- Full name: Hilary Coplin Grivich
- Born: May 23, 1977 Houston, Texas
- Died: May 4, 1997 (aged 19) Houston, Texas

Gymnastics career
- Discipline: Women's artistic gymnastics
- Country represented: United States
- Club: Karolyi's
- Former coaches: Béla Károlyi; Marta Károlyi
- Retired: 1992
- Medal record
World Championships
| Silver medal – second place | 1991 Indianapolis | Team |

= Hilary Grivich =

American gymnast (1977–1997)

Hilary Coplin Grivich (May 23, 1977 - May 4, 1997) was an American gymnast and diver. She was a member of the silver medal-winning American team at the 1991 World Artistic Gymnastics Championships and the 1990 junior national champion in gymnastics.

== Career ==
One of the original members of the "Károlyi six-pack", Grivich trained under Béla Károlyi in Houston. In her first season at the senior level, she was a member of the silver medal-winning American team at the 1991 World Championships, acting as the leadoff gymnast during compulsories and competing second in the lineup on all four events in team finals.

Grivich was a contender for the 1992 Olympics, placing seventh in the all-around and third on balance beam and floor exercise at that year's national championships. However, at the Olympic Trials, she placed eighth and did not qualify for the Olympic squad. Béla and Márta Károlyi, and some other gymnastics insiders, claimed that U.S. judges had deliberately underscored Grivich to keep the team from having too many Károlyi club gymnasts.
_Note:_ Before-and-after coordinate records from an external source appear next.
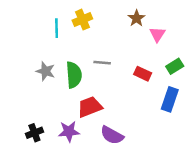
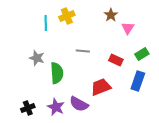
green semicircle: (74, 75) -> (57, 73), moved
red trapezoid: (90, 107) -> (101, 87), moved
purple star: (69, 131) -> (56, 107), turned 30
purple semicircle: (112, 135) -> (79, 104), moved

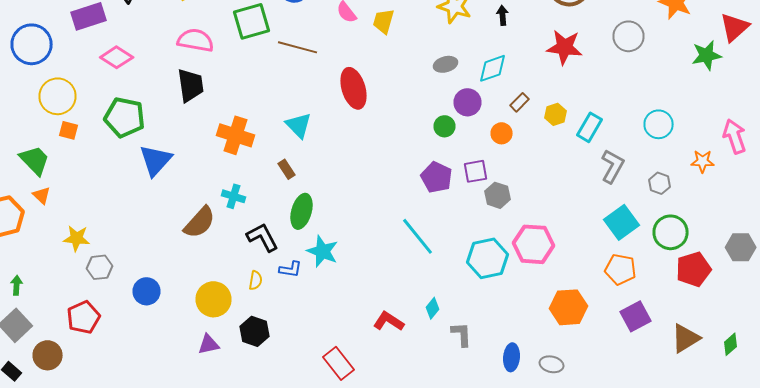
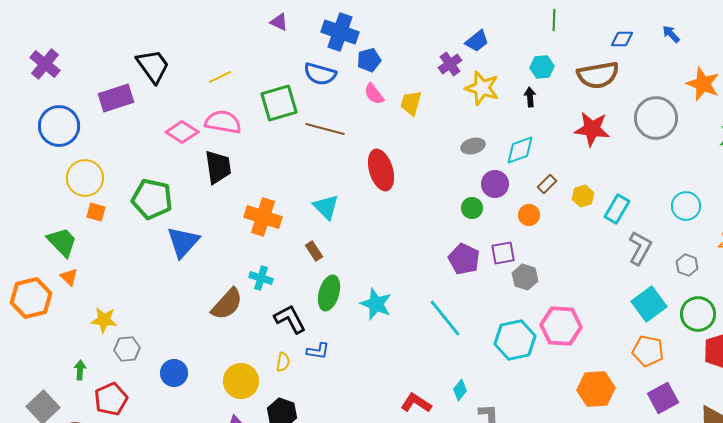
gray circle: (628, 36) -> (656, 118), size x1.4
pink diamond: (116, 57) -> (182, 132), moved
cyan star: (322, 251) -> (376, 304), moved
green arrow: (16, 285) -> (80, 370), moved

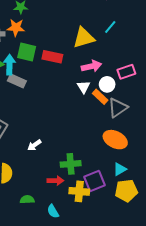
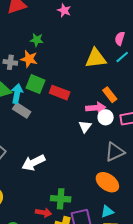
cyan line: (110, 27) -> (122, 57), moved
yellow triangle: (84, 38) -> (96, 58), moved
white circle: (107, 84) -> (106, 117), moved
orange rectangle: (100, 97) -> (110, 95), moved
white arrow: (34, 145) -> (33, 163), moved, size x1.6

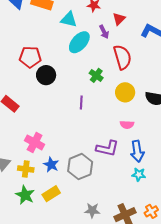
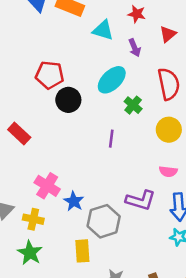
purple arrow: (104, 32) -> (135, 48), moved
cyan ellipse: (79, 42) -> (112, 80), moved
blue star: (51, 165) -> (74, 201), moved
yellow rectangle: (51, 194) -> (82, 251), moved, turned -66

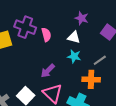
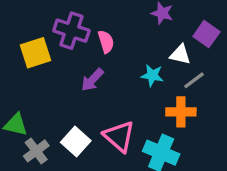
white triangle: (74, 37) -> (180, 55), moved
purple arrow: (48, 71) -> (92, 80), moved

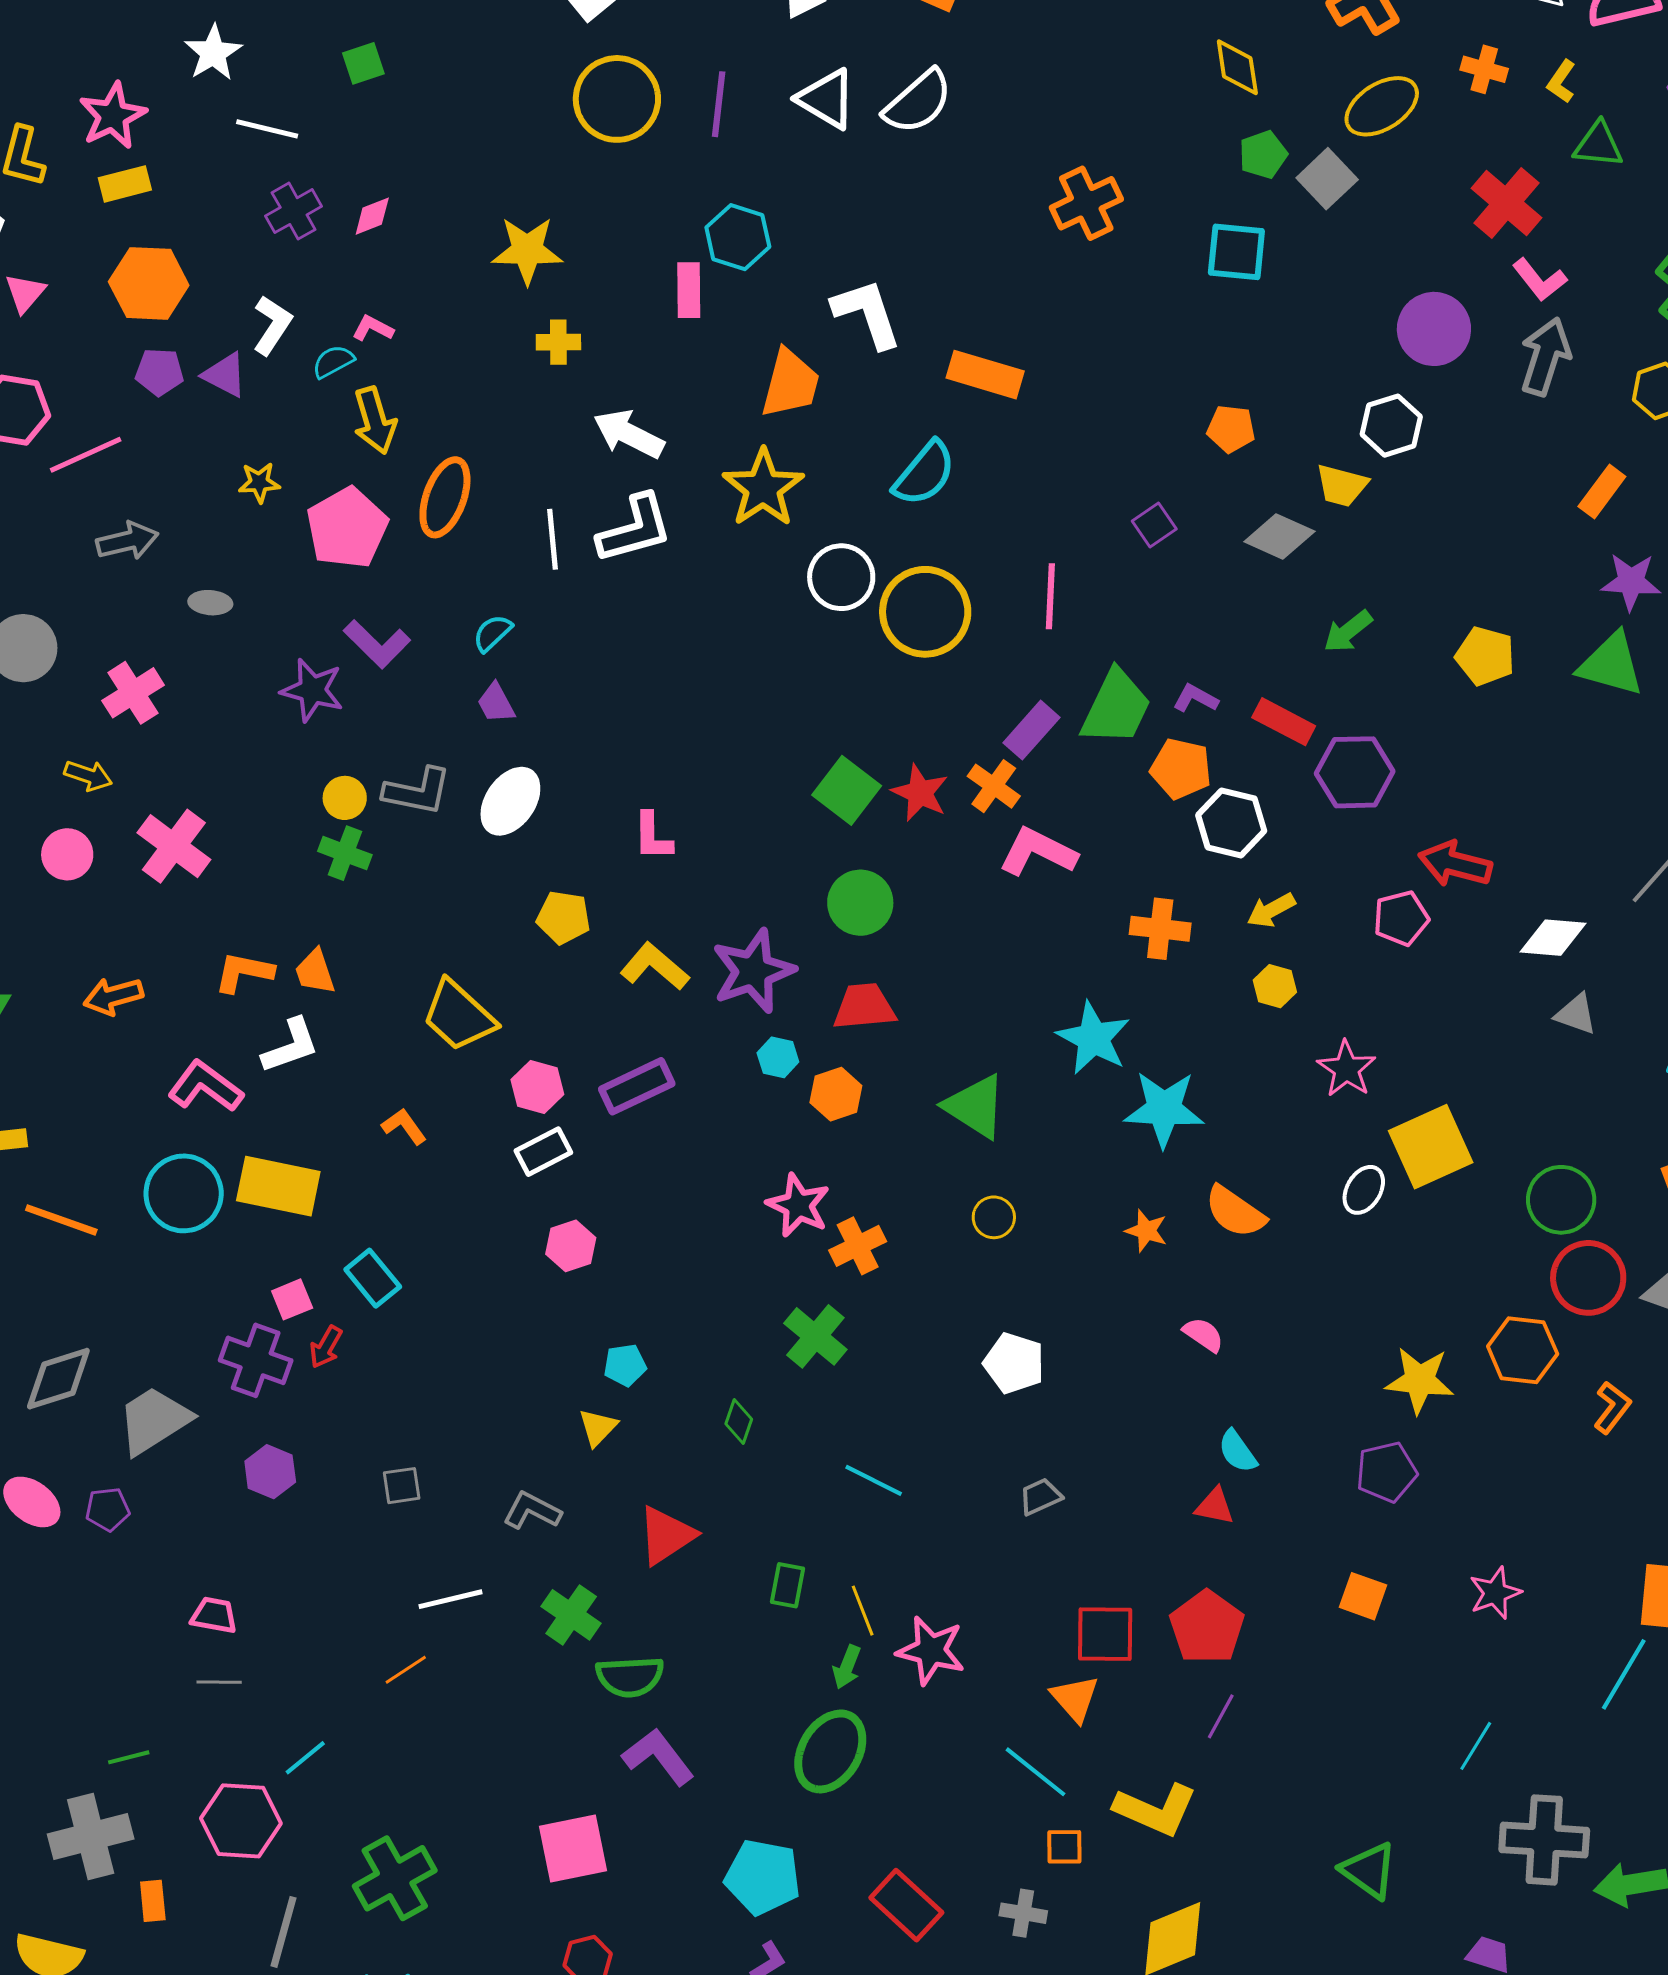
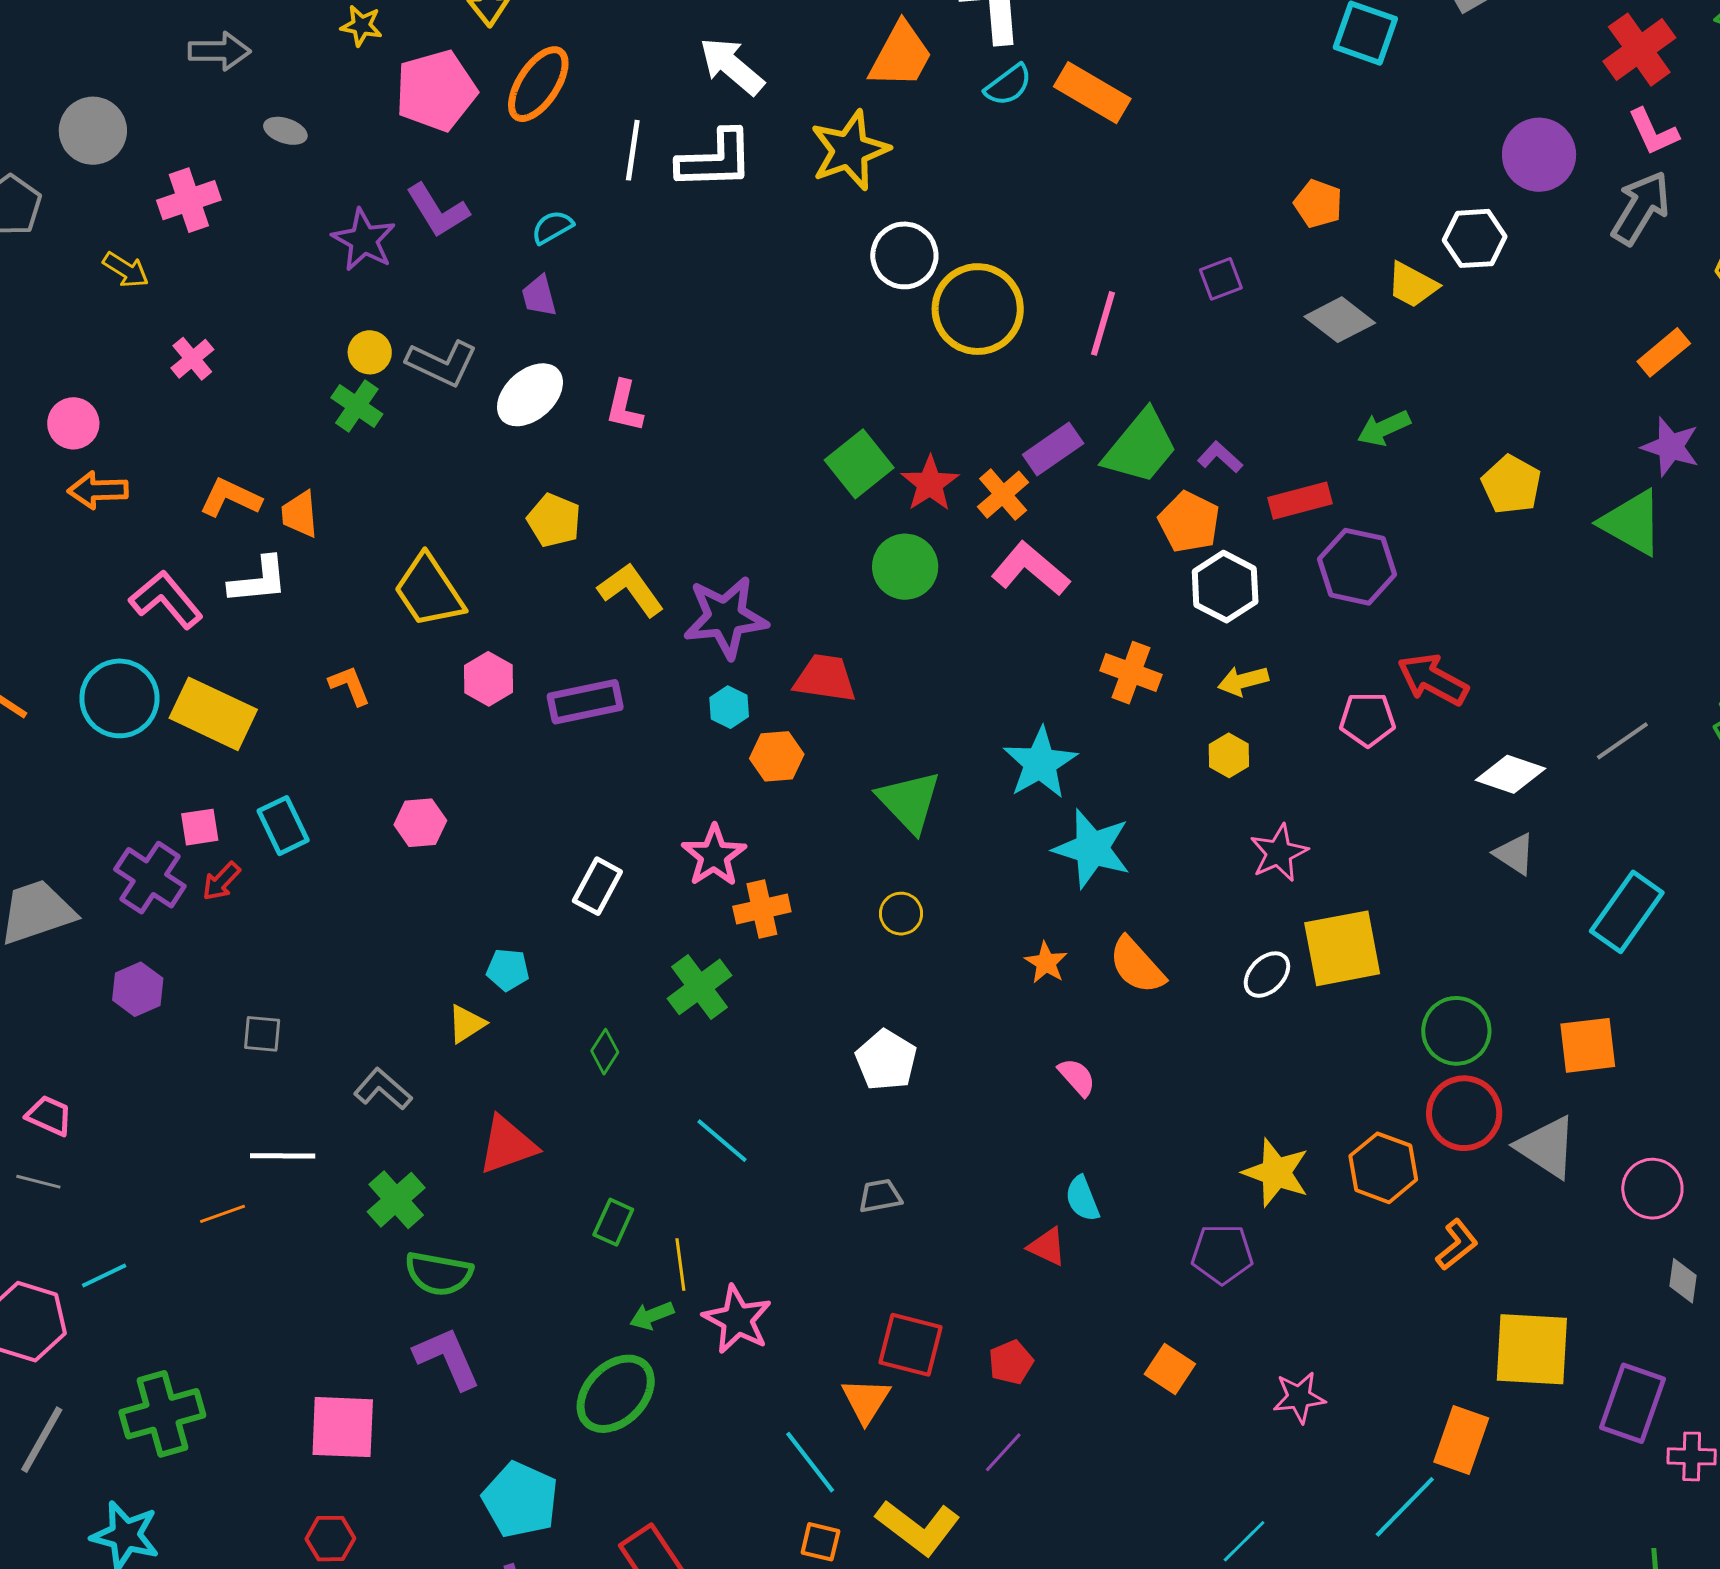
cyan semicircle: (925, 473) -> (1008, 85), moved, size x0.7
red rectangle: (1284, 722) -> (1300, 501), turned -56
pink L-shape: (653, 836) -> (624, 406), moved
pink cross: (174, 846) -> (192, 359), size x0.6
pink circle: (67, 854) -> (73, 423), moved
green circle: (860, 903) -> (905, 567), moved
white rectangle: (543, 1152) -> (597, 886), moved, turned -48
pink hexagon: (571, 1246) -> (420, 823), moved
red pentagon: (1207, 1627) -> (1011, 1362), size x0.6
green arrow: (847, 1667) -> (652, 1316), turned 33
Grivich retired from gymnastics after the Olympics. In 1993, she switched her focus to diving. After only two years in the sport, she earned a scholarship to the University of Houston. She excelled in NCAA competition and hoped to eventually make the U.S. Olympic team as a diver.

== Death and Legacy ==
Less than a month before her 20th birthday, Grivich was killed in a car accident on a Houston highway. A scholarship with the Strake Jesuit Scholarship Fund was established in her name. In addition, Grivich's diving club, Woodlands Diving Academy, used to hold an annual elite meet in her honour, the Hilary Grivich Memorial Invitational, before renaming it the "Laura Wilkinson Golden Invitational."